Fonteavignone, un paese che non dimentica la sua nascita. Nel corso degli anni parte del suo nome è stata cambiata: Fonte Barili, Fonte Varili, Fonte Avignone, Fontavignone, ma la radice, la vera essenza è rimasta la stessa. Già, quella fonte che sgorga incessante e dona acqua di sorgente ormai da secoli, tanto da meritarsi il nome di "vecchia". Infatti, sono trascorsi più di due millenni da quando un gruppo di uomini decise di costruire per la prima volta delle abitazioni in quella zona, proprio per sfruttare questo generoso dono che la natura aveva concesso.

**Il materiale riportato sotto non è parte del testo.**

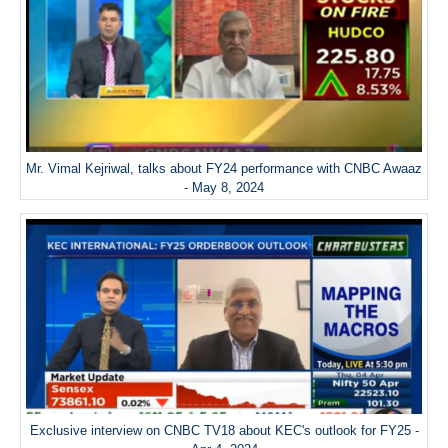
Mr. Vimal Kejriwal, talks about FY24 performance with CNBC Awaaz
- May 8, 2024
Exclusive interview on CNBC TV18 about KEC's outlook for FY25 -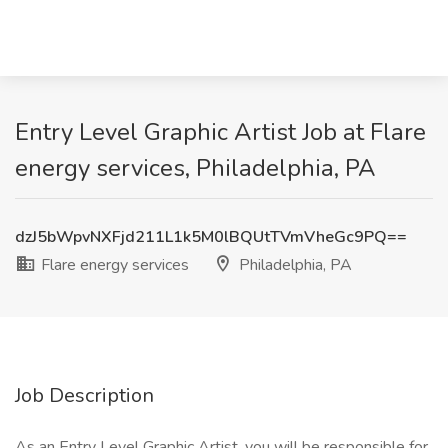
Entry Level Graphic Artist Job at Flare
energy services, Philadelphia, PA
dzJ5bWpvNXFjd211L1k5M0lBQUtTVmVheGc9PQ==
Flare energy services
Philadelphia, PA
Job Description
As an Entry Level Graphic Artist, you will be responsible for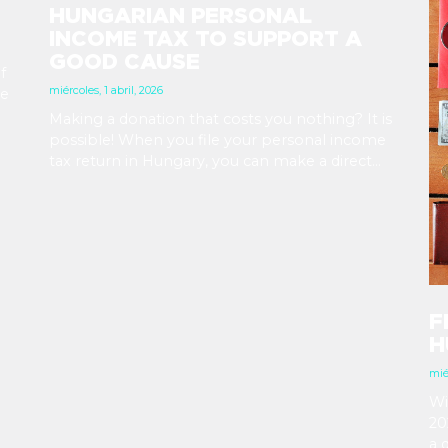
HUNGARIAN PERSONAL
INCOME TAX TO SUPPORT A
GOOD CAUSE
f
miércoles, 1 abril, 2026
he
Making a donation that costs you nothing? It is
 a
possible! When you file your personal income
ere
tax return in Hungary, you can make a direct
decision about what should happen to a small
part of it. 1% can go to a church, and another 1%
to a Hungarian NGO. The deadline is May 20,
2026.
F
H
mié
Wi
20
a 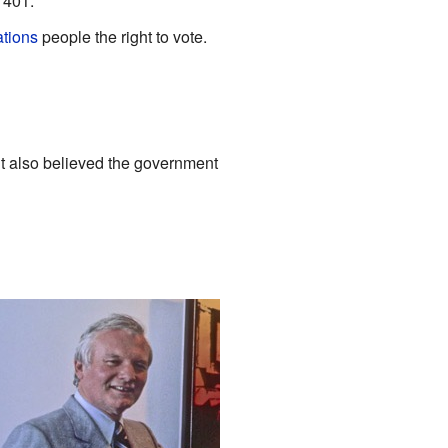
 401.
ations
people the right to vote.
ut also believed the government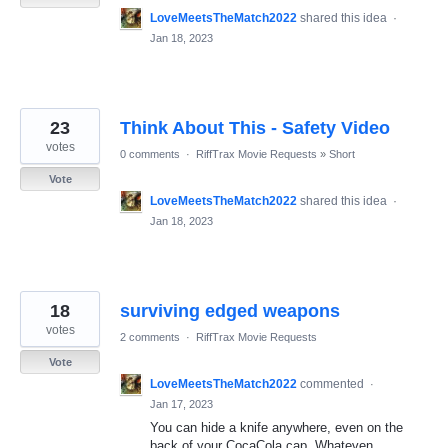
LoveMeetsTheMatch2022
shared this idea
·
Jan 18, 2023
23
Think About This - Safety Video
votes
0 comments
·
RiffTrax Movie Requests
»
Short
Vote
LoveMeetsTheMatch2022
shared this idea
·
Jan 18, 2023
18
surviving edged weapons
votes
2 comments
·
RiffTrax Movie Requests
Vote
LoveMeetsTheMatch2022
commented
·
Jan 17, 2023
You can hide a knife anywhere, even on the
back of your CocaCola cap. Whateven.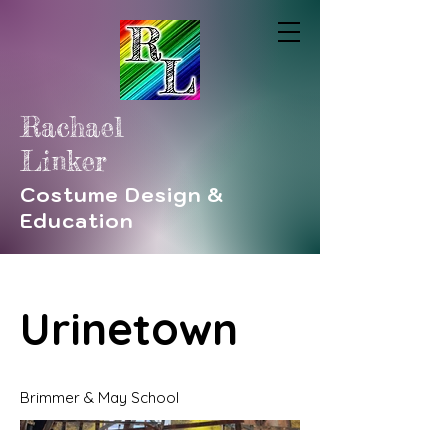
Rachael
Linker
Costume Design &
Education
Urinetown
Brimmer & May School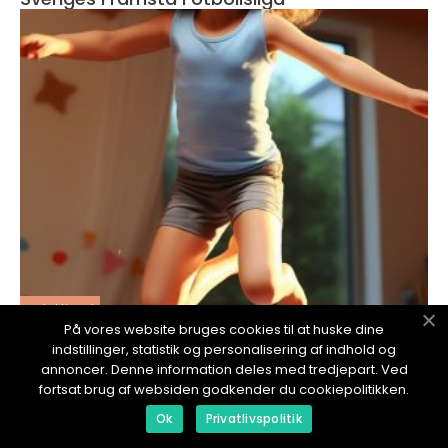
redaktionel
På vores website bruges cookies til at huske dine
17. January 2024
indstillinger, statistik og personalisering af indhold og
Lotta Schelin Familj
annoncer. Denne information deles med tredjepart. Ved
fortsat brug af websiden godkender du cookiepolitikken.
Ok
Privatlivspolitik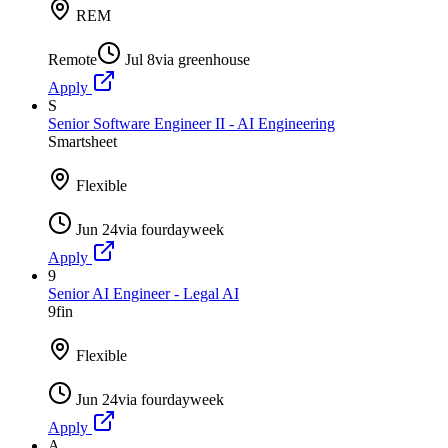
REM
Remote
Jul 8
via
greenhouse
Apply
S
Senior Software Engineer II - AI Engineering
Smartsheet
Flexible
Jun 24
via
fourdayweek
Apply
9
Senior AI Engineer - Legal AI
9fin
Flexible
Jun 24
via
fourdayweek
Apply
A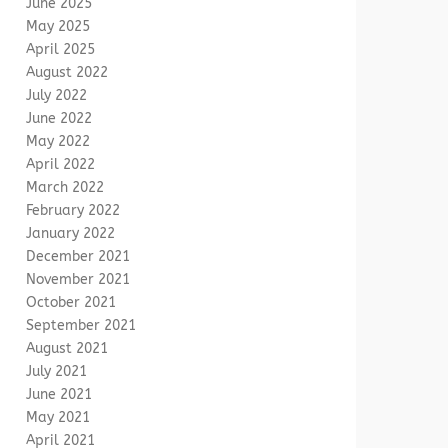
June 2025
May 2025
April 2025
August 2022
July 2022
June 2022
May 2022
April 2022
March 2022
February 2022
January 2022
December 2021
November 2021
October 2021
September 2021
August 2021
July 2021
June 2021
May 2021
April 2021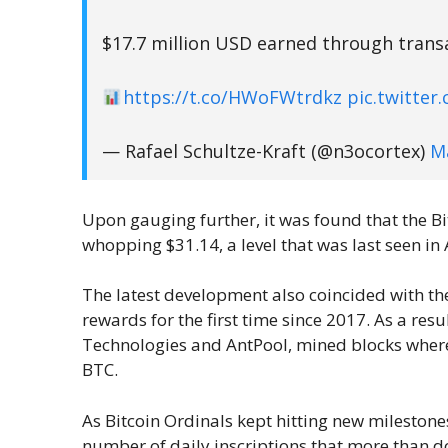
$17.7 million USD earned through transac
https://t.co/HWoFWtrdkz
pic.twitte
— Rafael Schultze-Kraft (@n3ocortex)
M
Upon gauging further, it was found that the Bi
whopping $31.14, a level that was last seen in 
The latest development also coincided with th
rewards for the first time since 2017. As a resu
Technologies and AntPool, mined blocks where 
BTC.
As Bitcoin Ordinals kept hitting new mileston
number of daily inscriptions that more than d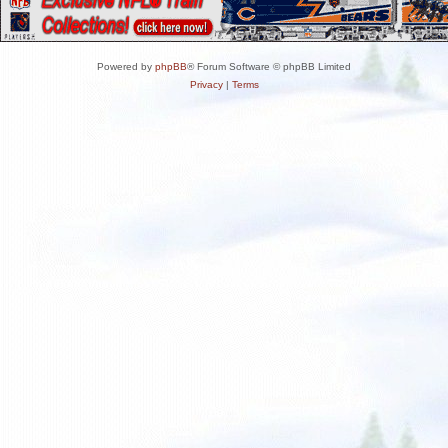
Powered by
phpBB
® Forum Software © phpBB Limited
Privacy
|
Terms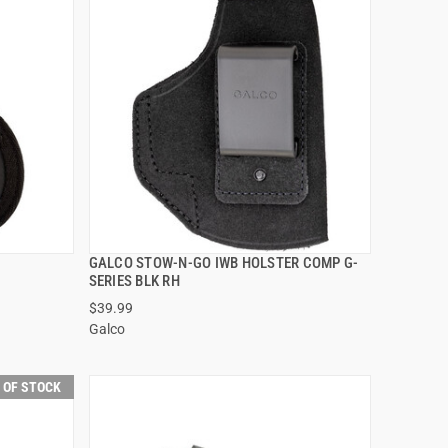
GALCO STOW-N-GO IWB HOLSTER COMP G-
QUICK VIEW
SERIES BLK RH
$39.99
Galco
 OF STOCK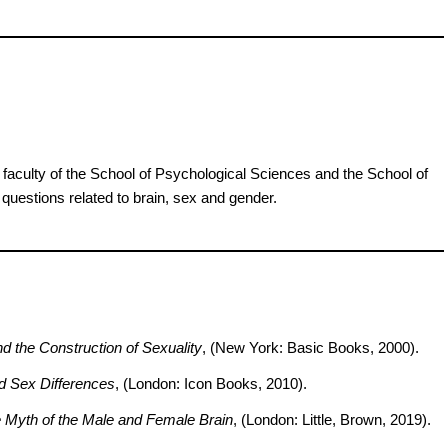
faculty of the School of Psychological Sciences and the School of
questions related to brain, sex and gender.
d the Construction of Sexuality
, (New York: Basic Books, 2000).
d Sex Differences
, (London: Icon Books, 2010).
 Myth of the Male and Female Brain
, (London: Little, Brown, 2019).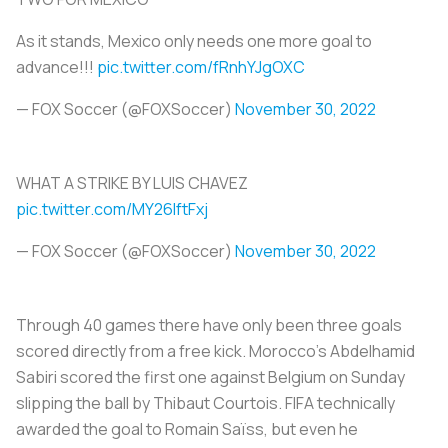
As it stands, Mexico only needs one more goal to
advance!!!
pic.twitter.com/fRnhYJgOXC
— FOX Soccer (@FOXSoccer)
November 30, 2022
WHAT A STRIKE BY LUIS CHAVEZ
pic.twitter.com/MY26lftFxj
— FOX Soccer (@FOXSoccer)
November 30, 2022
Through 40 games there have only been three goals
scored directly from a free kick. Morocco’s Abdelhamid
Sabiri scored the first one against Belgium on Sunday
slipping the ball by Thibaut Courtois. FIFA technically
awarded the goal to Romain Saïss, but even he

Proprio così, perché prima dei fontanari, di questa sorgente ne beneficiavano gli abitanti di Frustenias, antico borgo romano dalle cui ceneri sorse poi Fonteavignone. Dopo duemila anni la Fontevecchia è ancora lì a elargire il bene più prezioso e non si è fermata mai, neanche nei periodi più secchi, da che memoria d' uomo ricordi. Questa primavera poi è tornata a vivere splendori che eravamo abituati a sentire solo attraverso le leggende. L' inverno storicamente nevoso ha fatto si che ai primi caldi tutti gli invasi delle montagne circostanti venissero colmati nella propria interezza, trasformandosi in giganteschi serbatoi per le falde acquifere sotterranee. Sono ormai diversi giorni che la Fontevecchia canta a pieni polmoni la sua perenne canzone; tanta portata non si era mai vista, fino al punto che l' acqua non può essere contenuta neanche nell' ultima vasca e trasborda abbondantemente formando un copioso ruscello che giunge fino alla "Vicenna". Tanta abbondanza non riguarda solo l' antica fontana, ma tutta la vena acquifera corrispondente; anche il Pozzo Comune, infatti, ha raggiunto un livello impressionante, come del resto  "u Puzz& i Daniel&". L' acqua è tornata a zampillare dal suolo anche in numerosi terreni che si trovano lungo questa falda che va dall' Aia dei Frati fino alle Grotte di Stiffe, proprio come ci avevano narrato più volte i nostri nonni. Un leggero effluvio acqueo è tornato a bagnare anche un leggendario luogo, ormai arso da tempo immemorabile, cioè il Lago di Trio. Questa primavera 2005 ha riportato Fonteavignone a vivere sensazioni ormai perse nel tempo, ma d’altronde si sa, questo è un paese che non dimentica la sua nascita.

                                        Un racconto fontanaro di Vincmari.